━━ SUPPLIED RECORDS

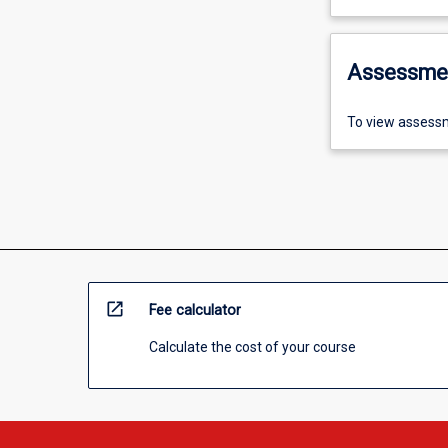
Assessme
To view assessm
open_in_new
Fee calculator
Calculate the cost of your course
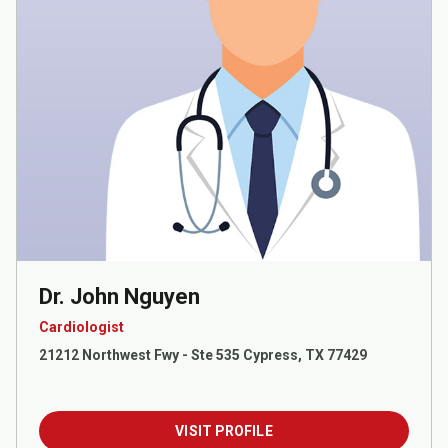
Dr. John Nguyen
Cardiologist
21212 Northwest Fwy - Ste 535 Cypress, TX 77429
VISIT PROFILE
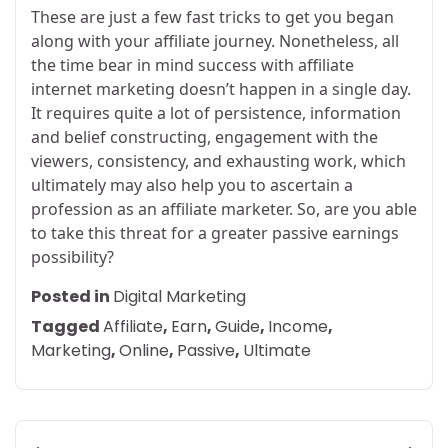
These are just a few fast tricks to get you began
along with your affiliate journey. Nonetheless, all
the time bear in mind success with affiliate
internet marketing doesn’t happen in a single day.
It requires quite a lot of persistence, information
and belief constructing, engagement with the
viewers, consistency, and exhausting work, which
ultimately may also help you to ascertain a
profession as an affiliate marketer. So, are you able
to take this threat for a greater passive earnings
possibility?
Posted in
Digital Marketing
Tagged
Affiliate
,
Earn
,
Guide
,
Income
,
Marketing
,
Online
,
Passive
,
Ultimate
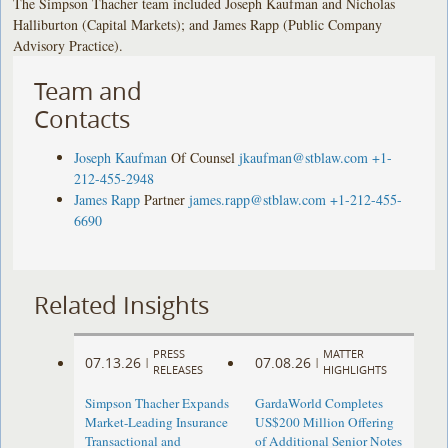
The Simpson Thacher team included Joseph Kaufman and Nicholas
Halliburton (Capital Markets); and James Rapp (Public Company
Advisory Practice).
Team and
Contacts
Joseph Kaufman
Of Counsel
jkaufman@stblaw.com
+1-
212-455-2948
James Rapp
Partner
james.rapp@stblaw.com
+1-212-455-
6690
Related Insights
PRESS
MATTER
07.13.26
07.08.26
|
|
RELEASES
HIGHLIGHTS
Simpson Thacher Expands
GardaWorld Completes
Market-Leading Insurance
US$200 Million Offering
Transactional and
of Additional Senior Notes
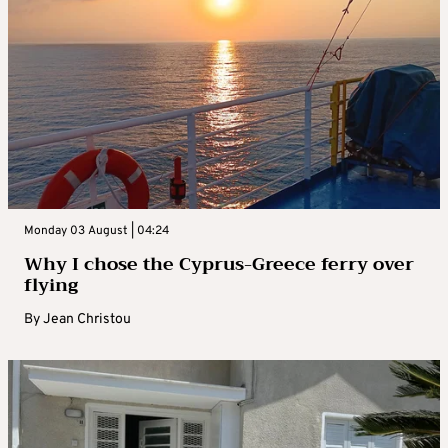
Monday 03 August | 04:24
Why I chose the Cyprus-Greece ferry over
flying
By
Jean Christou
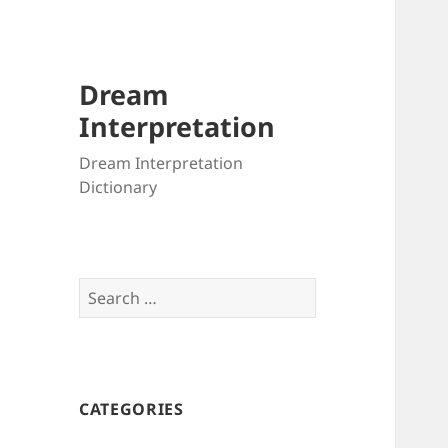
Dream
Interpretation
Dream Interpretation
Dictionary
Search
for:
CATEGORIES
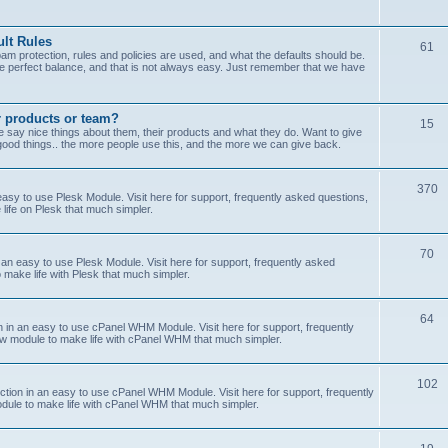
lt Rules
61
m protection, rules and policies are used, and what the defaults should be.
he perfect balance, and that is not always easy. Just remember that we have
r products or team?
15
 say nice things about them, their products and what they do. Want to give
od things.. the more people use this, and the more we can give back.
370
sy to use Plesk Module. Visit here for support, frequently asked questions,
life on Plesk that much simpler.
70
an easy to use Plesk Module. Visit here for support, frequently asked
 make life with Plesk that much simpler.
64
n an easy to use cPanel WHM Module. Visit here for support, frequently
ew module to make life with cPanel WHM that much simpler.
102
on in an easy to use cPanel WHM Module. Visit here for support, frequently
odule to make life with cPanel WHM that much simpler.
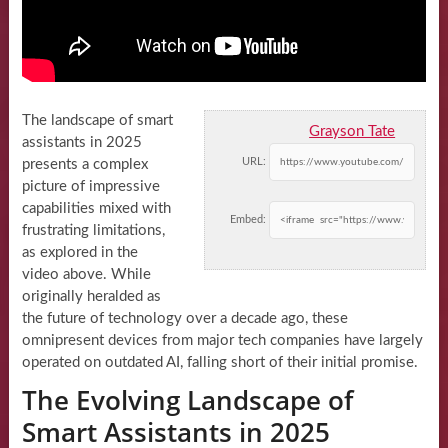
The landscape of smart
Grayson Tate
assistants in 2025
URL:
presents a complex
picture of impressive
capabilities mixed with
Embed:
frustrating limitations,
as explored in the
video above. While
originally heralded as
the future of technology over a decade ago, these
omnipresent devices from major tech companies have largely
operated on outdated AI, falling short of their initial promise.
The Evolving Landscape of
Smart Assistants in 2025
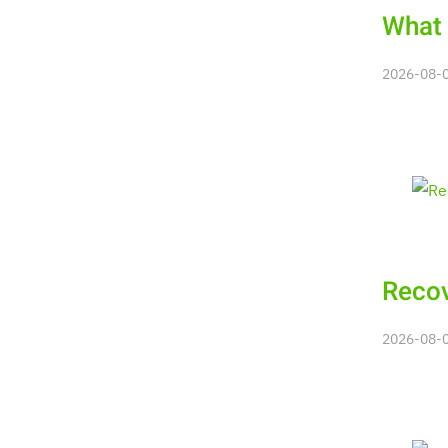
What 
2026-08-08
Recov
2026-08-08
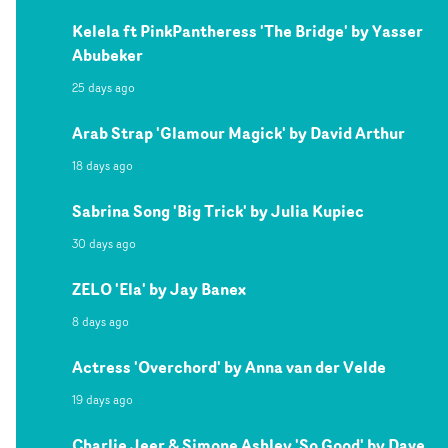
Kelela ft PinkPantheress 'The Bridge' by Yasser
Abubeker
25 days ago
Arab Strap 'Glamour Magick' by David Arthur
18 days ago
Sabrina Song 'Big Trick' by Julia Kupiec
30 days ago
ZELO 'Ela' by Jay Banex
8 days ago
Actress 'Overchord' by Anna van der Velde
19 days ago
Charlie Jeer & Simone Ashley 'So Good' by Dave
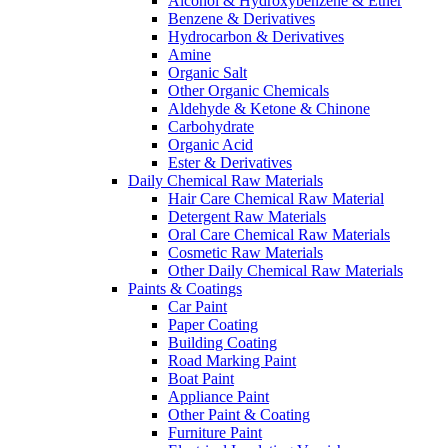
Alcohol & Hydroxybenzene & Ether
Benzene & Derivatives
Hydrocarbon & Derivatives
Amine
Organic Salt
Other Organic Chemicals
Aldehyde & Ketone & Chinone
Carbohydrate
Organic Acid
Ester & Derivatives
Daily Chemical Raw Materials
Hair Care Chemical Raw Material
Detergent Raw Materials
Oral Care Chemical Raw Materials
Cosmetic Raw Materials
Other Daily Chemical Raw Materials
Paints & Coatings
Car Paint
Paper Coating
Building Coating
Road Marking Paint
Boat Paint
Appliance Paint
Other Paint & Coating
Furniture Paint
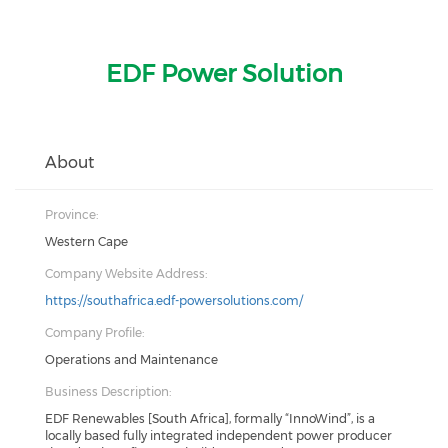
EDF Power Solution
About
Province:
Western Cape
Company Website Address:
https://southafrica.edf-powersolutions.com/
Company Profile:
Operations and Maintenance
Business Description:
EDF Renewables [South Africa], formally “InnoWind”, is a
locally based fully integrated independent power producer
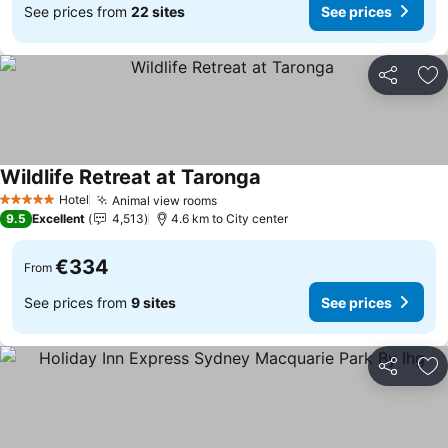
See prices from
22 sites
See prices
Share
Ad
Wildlife Retreat at Taronga
See prices
Hotel
Animal view rooms
See prices
5 Stars
9.5
Excellent
4,513
4.6 km to City center
€334
From
See prices from
9 sites
See prices
Share
Ad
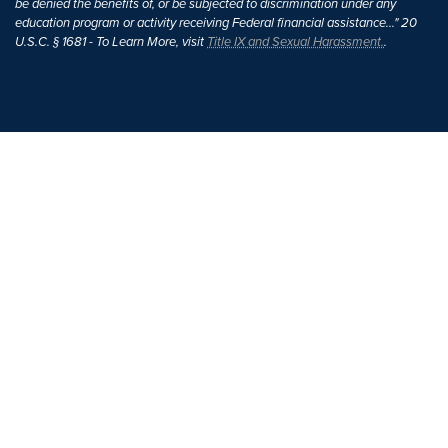
be denied the benefits of, or be subjected to discrimination under any
education program or activity receiving Federal financial assistance..." 20
U.S.C. § 1681 - To Learn More, visit
Title IX and Sexual Harassment.
.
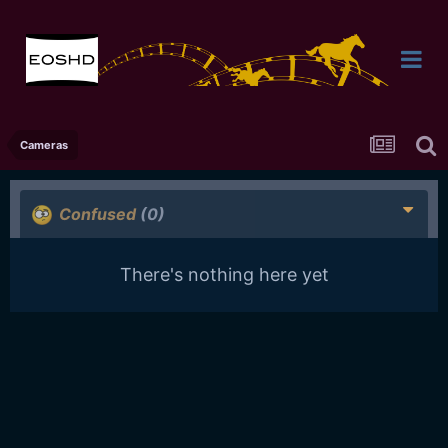
Cameras
Confused
(0)
There's nothing here yet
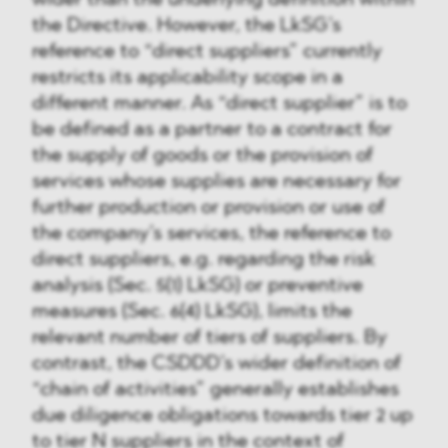
wider than the underlying definition within
the Directive. However, the LkSG’s
reference to “direct suppliers” currently
restricts its applicability scope in a
different manner. As “direct supplier” is to
be defined as a partner to a contract for
the supply of goods or the provision of
services whose supplies are necessary for
further production or provision or use of
the company’s services, the reference to
direct suppliers, e.g. regarding the risk
analysis (Sec. 5(1) LkSG) or preventive
measures (Sec. 6(4) LkSG), limits the
relevant number of tiers of suppliers. By
contrast, the CSDDD’s wider definition of
“chain of activities” generally establishes
due diligence obligations towards tier 2 up
to tier N suppliers in the context of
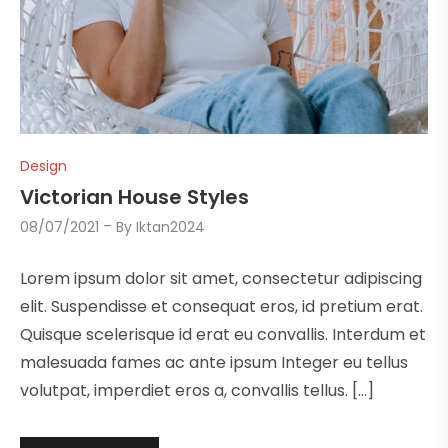
Design
Victorian House Styles
08/07/2021
By
Iktan2024
Lorem ipsum dolor sit amet, consectetur adipiscing
elit. Suspendisse et consequat eros, id pretium erat.
Quisque scelerisque id erat eu convallis. Interdum et
malesuada fames ac ante ipsum Integer eu tellus
volutpat, imperdiet eros a, convallis tellus. […]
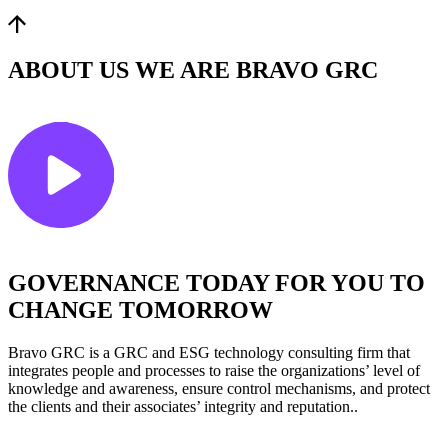
ABOUT US
WE ARE BRAVO GRC
GOVERNANCE TODAY FOR YOU TO
CHANGE TOMORROW
Bravo GRC is a GRC and ESG technology consulting firm that
integrates people and processes to raise the organizations’ level of
knowledge and awareness, ensure control mechanisms, and protect
the clients and their associates’ integrity and reputation..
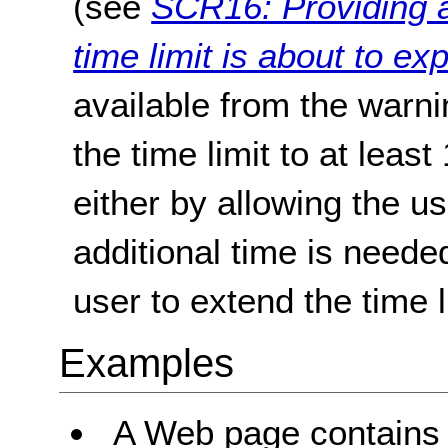
(see
SCR16: Providing a
time limit is about to exp
available from the warn
the time limit to at least
either by allowing the u
additional time is neede
user to extend the time l
Examples
A Web page contains c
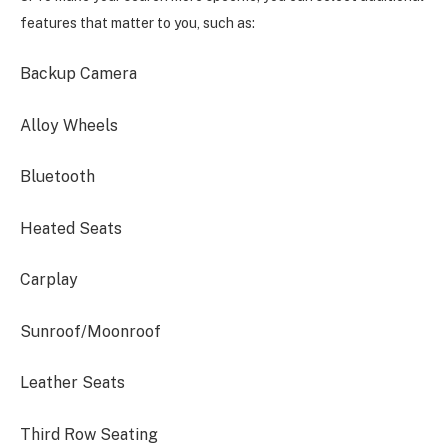
features that matter to you, such as:
Backup Camera
Alloy Wheels
Bluetooth
Heated Seats
Carplay
Sunroof/Moonroof
Leather Seats
Third Row Seating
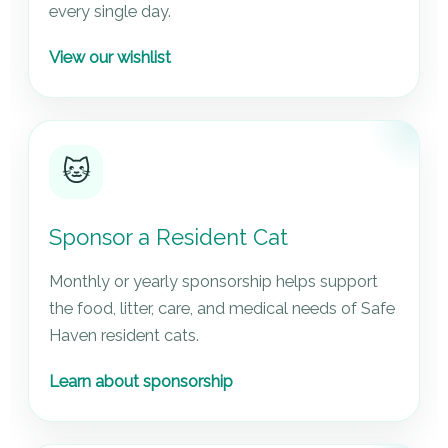
every single day.
View our wishlist
🐱
Sponsor a Resident Cat
Monthly or yearly sponsorship helps support
the food, litter, care, and medical needs of Safe
Haven resident cats.
Learn about sponsorship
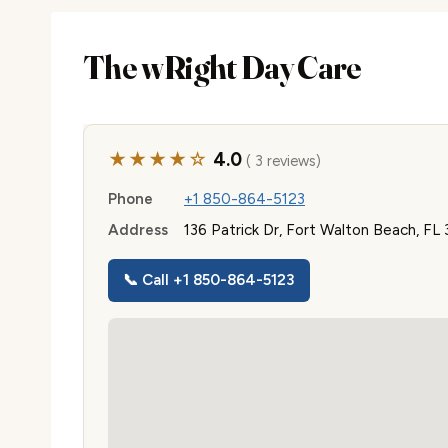
The wRight Day Care
★★★★☆
4.0
( 3 reviews)
Phone
+1 850-864-5123
Address
136 Patrick Dr, Fort Walton Beach, FL
📞 Call +1 850-864-5123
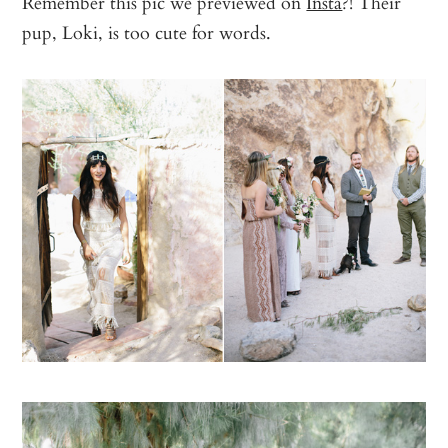
Remember this pic we previewed on
Insta
?! Their
pup, Loki, is too cute for words.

━━━━

▶ [TASK PROMPT] Leave out the pictures, and write out all the remaining data above exactly.

▶ [OUTPUT]
Assessme
To view assessm
open_in_new
Fee calculator
Calculate the cost of your course
Dr. John Nguyen
Cardiologist
21212 Northwest Fwy - Ste 535 Cypress, TX 77429
VISIT PROFILE
These are just a few fast tricks to get you began
along with your affiliate journey. Nonetheless, all
the time bear in mind success with affiliate
internet marketing doesn’t happen in a single day.
It requires quite a lot of persistence, information
and belief constructing, engagement with the
viewers, consistency, and exhausting work, which
ultimately may also help you to ascertain a
profession as an affiliate marketer. So, are you able
to take this threat for a greater passive earnings
possibility?
Posted in
Digital Marketing
Tagged
Affiliate
,
Earn
,
Guide
,
Income
,
Marketing
,
Online
,
Passive
,
Ultimate
The Simpson Thacher team included Joseph Kaufman and Nicholas
Halliburton (Capital Markets); and James Rapp (Public Company
Advisory Practice).
Team and
Contacts
Joseph Kaufman
Of Counsel
jkaufman@stblaw.com
+1-
212-455-2948
James Rapp
Partner
james.rapp@stblaw.com
+1-212-455-
6690
Related Insights
PRESS
MATTER
07.13.26
07.08.26
|
|
RELEASES
HIGHLIGHTS
Simpson Thacher Expands
GardaWorld Completes
Market-Leading Insurance
US$200 Million Offering
Transactional and
of Additional Senior Notes
Monday 03 August | 04:24
Why I chose the Cyprus-Greece ferry over
flying
By
Jean Christou
Dream
Interpretation
Dream Interpretation
Dictionary
Search
for:
CATEGORIES
lt Rules
61
m protection, rules and policies are used, and what the defaults should be.
he perfect balance, and that is not always easy. Just remember that we have
r products or team?
15
 say nice things about them, their products and what they do. Want to give
od things.. the more people use this, and the more we can give back.
370
sy to use Plesk Module. Visit here for support, frequently asked questions,
life on Plesk that much simpler.
70
an easy to use Plesk Module. Visit here for support, frequently asked
 make life with Plesk that much simpler.
64
n an easy to use cPanel WHM Module. Visit here for support, frequently
ew module to make life with cPanel WHM that much simpler.
102
on in an easy to use cPanel WHM Module. Visit here for support, frequently
odule to make life with cPanel WHM that much simpler.
The landscape of smart
Grayson Tate
assistants in 2025
URL:
presents a complex
picture of impressive
capabilities mixed with
Embed:
frustrating limitations,
as explored in the
video above. While
originally heralded as
the future of technology over a decade ago, these
omnipresent devices from major tech companies have largely
operated on outdated AI, falling short of their initial promise.
The Evolving Landscape of
Smart Assistants in 2025
What 
2026-08-08
Recov
2026-08-08
Kelela ft PinkPantheress 'The Bridge' by Yasser
Abubeker
25 days ago
Arab Strap 'Glamour Magick' by David Arthur
18 days ago
Sabrina Song 'Big Trick' by Julia Kupiec
30 days ago
ZELO 'Ela' by Jay Banex
8 days ago
Actress 'Overchord' by Anna van der Velde
19 days ago
Charlie Jeer & Simone Ashley 'So Good' by Dave
Alcohol & Hydroxybenzene & Ether
Benzene & Derivatives
Hydrocarbon & Derivatives
Amine
Organic Salt
Other Organic Chemicals
Aldehyde & Ketone & Chinone
Carbohydrate
Organic Acid
Ester & Derivatives
Daily Chemical Raw Materials
Hair Care Chemical Raw Material
Detergent Raw Materials
Oral Care Chemical Raw Materials
Cosmetic Raw Materials
Other Daily Chemical Raw Materials
Paints & Coatings
Car Paint
Paper Coating
Building Coating
Road Marking Paint
Boat Paint
Appliance Paint
Other Paint & Coating
Furniture Paint
EDF Power Solution
About
Province:
Western Cape
Company Website Address:
https://southafrica.edf-powersolutions.com/
Company Profile:
Operations and Maintenance
Business Description:
EDF Renewables [South Africa], formally “InnoWind”, is a
locally based fully integrated independent power producer
See prices from
22 sites
See prices
Share
Ad
Wildlife Retreat at Taronga
See prices
Hotel
Animal view rooms
See prices
5 Stars
9.5
Excellent
4,513
4.6 km to City center
€334
From
See prices from
9 sites
See prices
Share
Ad
be denied the benefits of, or be subjected to discrimination under any
education program or activity receiving Federal financial assistance..." 20
U.S.C. § 1681 - To Learn More, visit
Title IX and Sexual Harassment.
.
Cameras
Confused
(0)
There's nothing here yet
wider than the underlying definition within
the Directive. However, the LkSG’s
reference to “direct suppliers” currently
restricts its applicability scope in a
different manner. As “direct supplier” is to
be defined as a partner to a contract for
the supply of goods or the provision of
services whose supplies are necessary for
further production or provision or use of
the company’s services, the reference to
direct suppliers, e.g. regarding the risk
analysis (Sec. 5(1) LkSG) or preventive
measures (Sec. 6(4) LkSG), limits the
relevant number of tiers of suppliers. By
contrast, the CSDDD’s wider definition of
“chain of activities” generally establishes
due diligence obligations towards tier 2 up
to tier N suppliers in the context of
Design
Victorian House Styles
08/07/2021
By
Iktan2024
Lorem ipsum dolor sit amet, consectetur adipiscing
elit. Suspendisse et consequat eros, id pretium erat.
Quisque scelerisque id erat eu convallis. Interdum et
malesuada fames ac ante ipsum Integer eu tellus
volutpat, imperdiet eros a, convallis tellus. […]
ABOUT US
WE ARE BRAVO GRC
GOVERNANCE TODAY FOR YOU TO
CHANGE TOMORROW
Bravo GRC is a GRC and ESG technology consulting firm that
integrates people and processes to raise the organizations’ level of
knowledge and awareness, ensure control mechanisms, and protect
the clients and their associates’ integrity and reputation..
(see
SCR16: Providing a
time limit is about to exp
available from the warn
the time limit to at least
either by allowing the u
additional time is neede
user to extend the time l
Examples
A Web page contains c
features that matter to you, such as:
Backup Camera
Alloy Wheels
Bluetooth
Heated Seats
Carplay
Sunroof/Moonroof
Leather Seats
Third Row Seating
every single day.
View our wishlist
🐱
Sponsor a Resident Cat
Monthly or yearly sponsorship helps support
the food, litter, care, and medical needs of Safe
Haven resident cats.
Learn about sponsorship
The wRight Day Care
★★★★☆
4.0
( 3 reviews)
Phone
+1 850-864-5123
Address
136 Patrick Dr, Fort Walton Beach, FL
📞 Call +1 850-864-5123
Remember this pic we previewed on
Insta
?! Their
pup, Loki, is too cute for words.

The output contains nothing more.